After the opinion of this court was filed, 33 F.(2d) 261, the case of Barry v. United States ex rel. Cunningham, 279 U. S. 597, 49 S. Ct. 452, 454, 73 L. Ed. 867, was decided. Thereupon the government, conceiving that our decision was at variance with the holdings of the Supreme Court in that case, moved a rehearing be had. The motion was granted, and such rehearing was given. On due consideration the members of the court adhere to their views already expressed in the opinion and the dissent heretofore filed. We therefore confine the present opinion to a brief statement of why we-do not regard the Barry Case as ruling the present one. The indictment in the present case in the federal court for the District of Co-, lumbia concerns solely what had already taken place before a committee of the Senate. When Cunningham refused to answer the questions propounded by that committee, his crime of contempt, if such it be, was complete, and for that completed crime he was *412indicted. As his entire acts were set forth, in the indictment, the court, on the application for removal, was required to determine whether probable cause was shown.
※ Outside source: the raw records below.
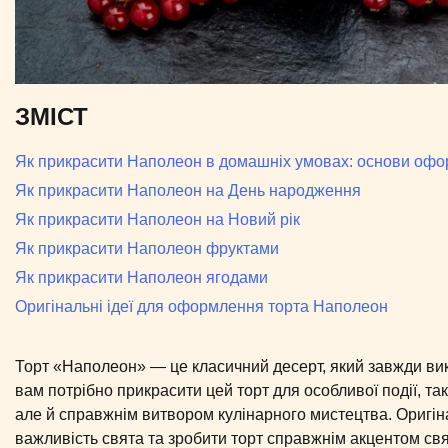
ЗМІСТ
Як прикрасити Наполеон в домашніх умовах: основи оф
Як прикрасити Наполеон на День народження
Як прикрасити Наполеон на Новий рік
Як прикрасити Наполеон фруктами
Як прикрасити Наполеон ягодами
Оригінальні ідеї для оформлення торта Наполеон
Торт «Наполеон» — це класичний десерт, який завжди вик
вам потрібно прикрасити цей торт для особливої події, та
але й справжнім витвором кулінарного мистецтва. Оригін
важливість свята та зробити торт справжнім акцентом свя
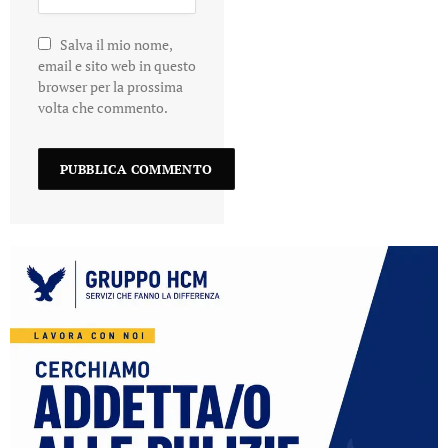
Salva il mio nome,
email e sito web in questo
browser per la prossima
volta che commento.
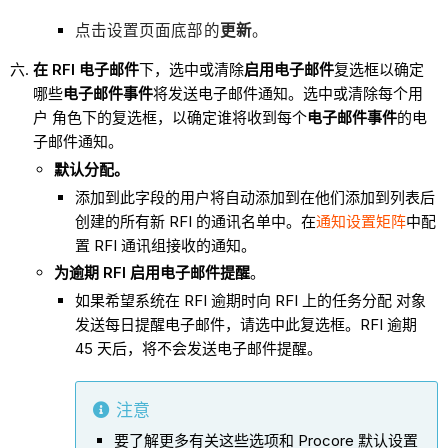
点击设置页面底部的
更新
。
在 RFI 电子邮件
下，选中或清除
启用电子邮件
复选框以确定
哪些
电子邮件事件
将发送电子邮件通知。选中或清除每个用
户 角色下的复选框，以确定谁将收到每个
电子邮件事件
的电
子邮件通知。
默认分配。
添加到此字段的用户将自动添加到在他们添加到列表后
创建的所有新 RFI 的通讯名单中。在
通知设置矩阵
中配
置 RFI 通讯组接收的通知。
为逾期 RFI 启用电子邮件提醒
。
如果希望系统在 RFI 逾期时向 RFI 上的任务分配 对象
发送每日提醒电子邮件，请选中此复选框。RFI 逾期
45 天后，将不会发送电子邮件提醒。
注意
要了解更多有关这些选项和 Procore 默认设置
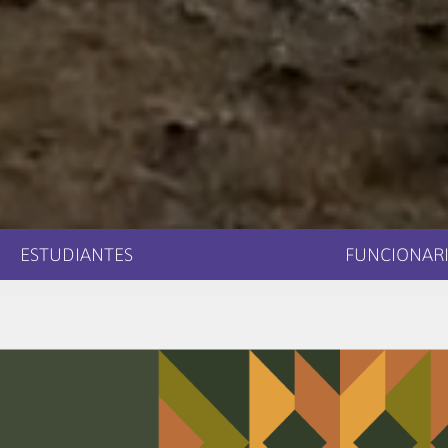
ESTUDIANTES
FUNCIONARI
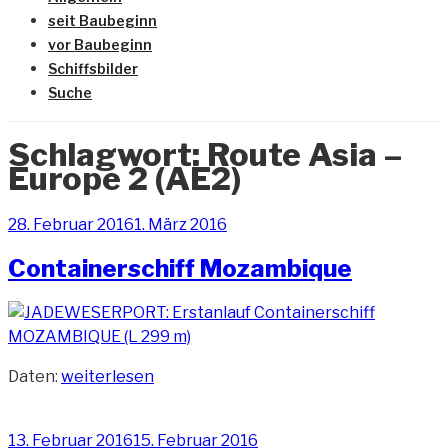
seit Baubeginn
vor Baubeginn
Schiffsbilder
Suche
Schlagwort:
Route Asia –
Europe 2 (AE2)
Veröffentlicht
28. Februar 2016
1. März 2016
am
Containerschiff Mozambique
„Containerschiff
Daten:
weiterlesen
Mozambique“
Veröffentlicht
13. Februar 2016
15. Februar 2016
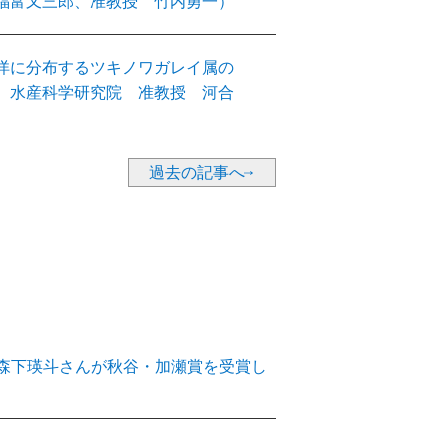
福富又三郎、准教授 竹内勇一）
洋に分布するツキノワガレイ属の
、水産科学研究院 准教授 河合
過去の記事へ
の森下瑛斗さんが秋谷・加瀬賞を受賞し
On that question we held the lack of probable cause was shown, in that the inquiry made of Cunningham was not pertinent, because no power had been conferred by the Senate on this committee to make such inquiry.
On the other hand, the case of Barry v. United States ex rel. Cunningham, supra, as held by the Supreme Court, concerned, what took place afterwards, namely the action of the Senate in attaching Cunningham and bringing him before it “then and there or elsewhere as it may direct, to answer such questions pertinent to the matter under inquiry as the Senate, through its said Committee, or the President of the Senate, may propound,” etc. It will thus be seen that, so far as questions to Cunningham are concerned, the indictment in the present ease concerned questions already asked and refused to be answered, while the Barry Case concerned questions to be asked in the future. In deciding the ease before it, the Supreme Court explicitly stated what it did and what it did not decide, namely:
“We must accept this unequivocal language as expressing the purpose of the Senate to elicit testimony in response to questions to be propounded at the bar of the Senate, and the question whether the information sought to be elicited from Cunningham by the committee was pertinent to the inquiry which the committee had been directed to make may be put aside as immaterial.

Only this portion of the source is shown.